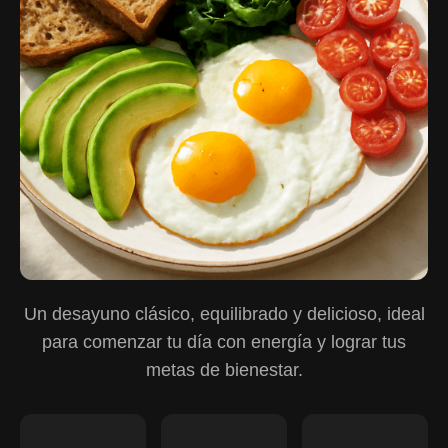
Un desayuno clásico, equilibrado y delicioso, ideal
para comenzar tu día con energía y lograr tus
metas de bienestar.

▬▬▬▬▬▬▬▬▬▬

What you give back should be exactly the lines from the one with "para comenzar tu día con energía y lograr tus" through the final line of the listing, and no others.

para comenzar tu día con energía y lograr tus
metas de bienestar.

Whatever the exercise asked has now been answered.